Saturday, September 10, 2011

why I stayed home this weekend

It all started innocently enough. Every year we empty the truck and head down to the Jacksonville yard sales. Always the same time of year, always the same plan. We spend friday night near town, wake up, hit the yard sales (see previous posts) have breakfast with friends and family at the Mustard Seed, and after it is all said and done, head up-river to have Bob's birthday dinner at his place. A five or six or seven year tradition, and given that he's seventy two or three, its been going on for some time.

This year, it didn't go off as planned.

The first thing that changed was that there was nowhere for us to stay.

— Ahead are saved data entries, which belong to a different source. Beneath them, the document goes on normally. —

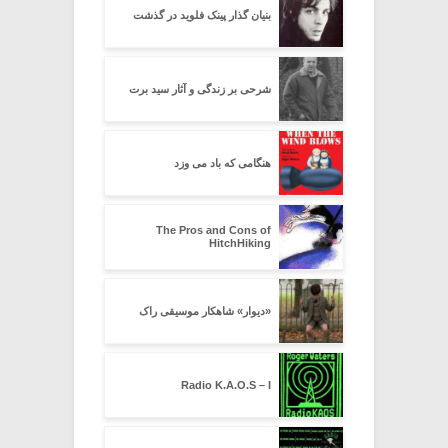
بنیان گذار پینک فلوید در گذشت
شرحی بر زندگی و آثار سید برت
هنگامی که باد می وزد
The Pros and Cons of
HitchHiking
«دیوار» شاهکار موسیقی راک
Radio K.A.O.S – I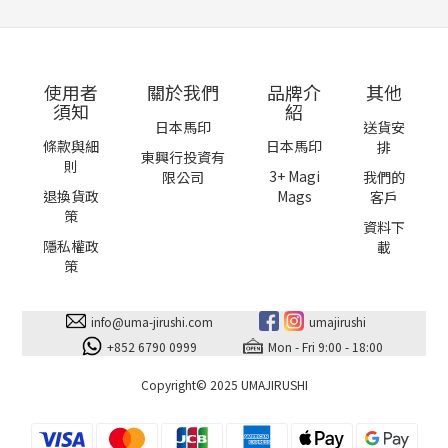
使用者
關於我們
品牌介
其他
須知
紹
日本馬印
送貨安
條款與細
日本馬印
排
東興行投資有
則
3+ Magi
限公司
我們的
退換貨政
Mags
客戶
策
資料下
隱私權政
載
策
info@uma-jirushi.com
umajirushi
+852 6790 0999
Mon - Fri 9:00 - 18:00
Copyright© 2025 UMAJIRUSHI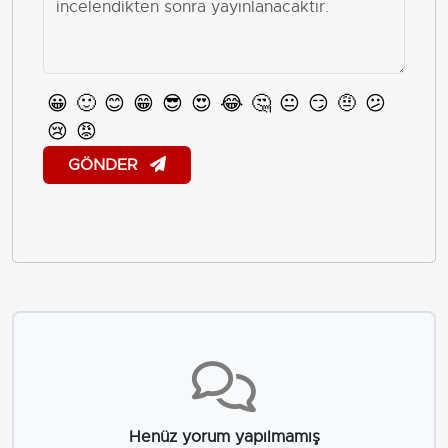
😀
🙂
😊
😁
😎
😍
😂
🤔
😐
😏
🤨
😕
😢
😡
GÖNDER
Henüz yorum yapılmamış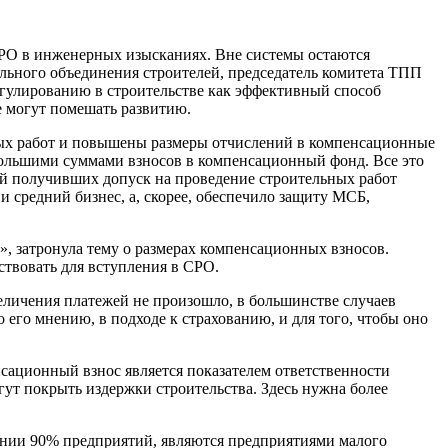
СРО в инженерных изысканиях. Вне системы остаются
ального объединения строителей, председатель комитета ТПП
егулированию в строительстве как эффективный способ
е могут помешать развитию.
сных работ и повышены размеры отчислений в компенсационные
большими суммами взносов в компенсационный фонд. Все это
ний получивших допуск на проведение строительных работ
 средний бизнес, а, скорее, обеспечило защиту МСБ,
, затронула тему о размерах компенсационных взносов.
ствовать для вступления в СРО.
личения платежей не произошло, в большинстве случаев
его мнению, в подходе к страхованию, и для того, чтобы оно
сационный взнос является показателем ответственности
огут покрыть издержки строительства. Здесь нужна более
ании 90% предприятий, являются предприятиями малого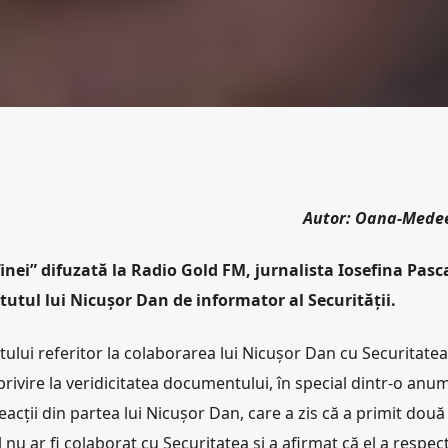
Autor: Oana-Mede
nei” difuzată la Radio Gold FM, jurnalista Iosefina Pasca
atutul lui Nicușor Dan de informator al Securității.
lui referitor la colaborarea lui Nicușor Dan cu Securitatea
privire la veridicitatea documentului, în special dintr-o anum
eacții din partea lui Nicușor Dan, care a zis că a primit două 
u ar fi colaborat cu Securitatea și a afirmat că el a respec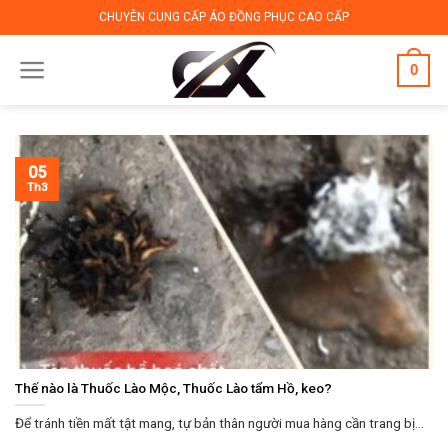
Skip
CHUYÊN CUNG CẤP ÁO ĐỒNG PHỤC CAO CẤP
to
content
0
05
Th3
Thế nào là Thuốc Lào Mộc, Thuốc Lào tẩm Hồ, keo?
Để tránh tiền mất tật mang, tự bản thân người mua hàng cần trang bị...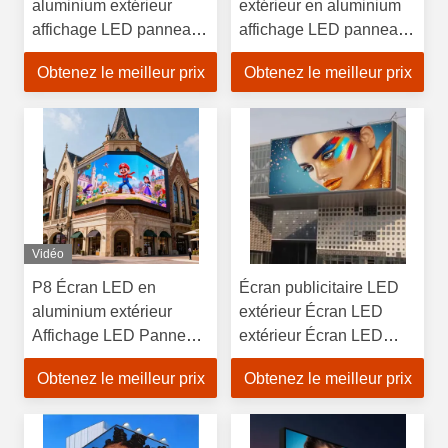
aluminium extérieur
extérieur en aluminium
affichage LED panneau
affichage LED panneau
d'affichage
d'affichage
Obtenez le meilleur prix
Obtenez le meilleur prix
Vidéo
P8 Écran LED en
Écran publicitaire LED
aluminium extérieur
extérieur Écran LED
Affichage LED Panneau
extérieur Écran LED
d'affichage
extérieur couleur P4
Obtenez le meilleur prix
Obtenez le meilleur prix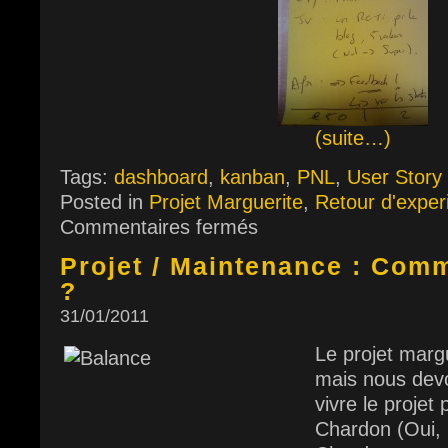
(suite…)
Tags:
dashboard
,
kanban
,
PNL
,
User Story
Posted in
Projet Marguerite
,
Retour d'exper
Commentaires fermés
Projet / Maintenance : Comm
?
31/01/2011
Le projet mar
mais nous devo
vivre le projet 
Chardon (Oui, 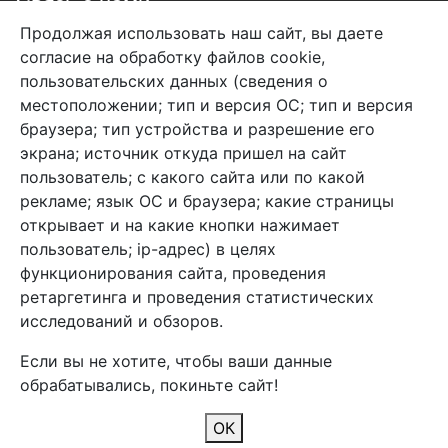
Связь с нами
Продолжая использовать наш сайт, вы даете
+7 (495) 933-38-08
согласие на обработку файлов cookie,
info@arben-textile.ru
- оптовые продажи
пользовательских данных (сведения о
местоположении; тип и версия ОС; тип и версия
браузера; тип устройства и разрешение его
экрана; источник откуда пришел на сайт
пользователь; с какого сайта или по какой
Арбен текстиль г. Щелково, пер.
рекламе; язык ОС и браузера; какие страницы
1-й Советский д.25, владение 2.
открывает и на какие кнопки нажимает
пользователь; ip-адрес) в целях
функционирования сайта, проведения
Мы в соц. сетях
ретаргетинга и проведения статистических
исследований и обзоров.
Если вы не хотите, чтобы ваши данные
обрабатывались, покиньте сайт!
2026 Copyright © Арбен
ОК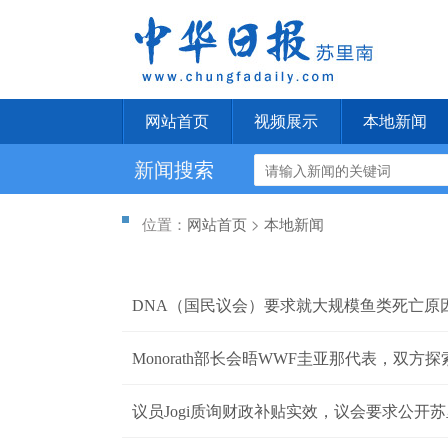
网站首页
视频展示
本地新闻
新闻搜索
位置：
网站首页
>
本地新闻
DNA（国民议会）要求就大规模鱼类死亡原
Monorath部长会晤WWF圭亚那代表，双
向
议员Jogi质询财政补贴实效，议会要求公开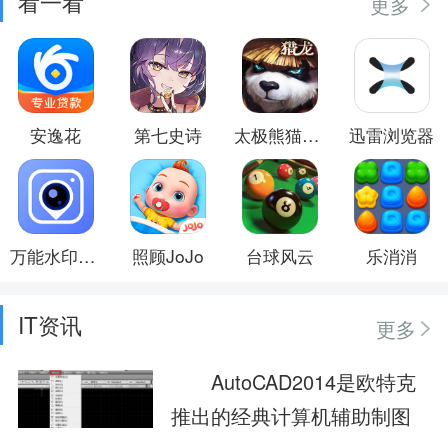
看一看
更多
安逸花
第七史诗
太极熊猫3:猎龙
迅雷浏览器
万能水印相机
照顾JoJo
台球风云
乐消消
IT资讯
更多
AutoCAD2014是欧特克
推出的经典计算机辅助制图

One: My mother-in-law's daughter reserved the cabin for that weekend, the only weekend we always stay there. Pick one of fifty-two.

Two: Kurt's son decided to cook a pig in the ground for the birthday,

Three: and invite a billion people. Well, fifty. He is working to organize this, but my outlaws have no faith in David's ability to roast a pig in an imu without burning down the forest and the adjacent crop, so

Four: my husband is asked to get involved. He cannot say no to his father. So he goes online and finds out how to roast a pig, and shares this with Dave, who seems to have done the same thing. He's got a plan for getting the right kind of rocks (lava) and cornstalks instead of banana leaves, and a chef to help him with the cooking, and all the kids to bring different food for the luau. David isn't the problem. Neither is his grandfather. From my POV its his wife. No love lost there. So, as David is trying to get this thing together for his grandfather, she is running ahead of him mucking it up, telling people to bring different things, planning a big breakfast and a dinner the night before, but she'll have her daughter to help her out. Like martyr like dartyr.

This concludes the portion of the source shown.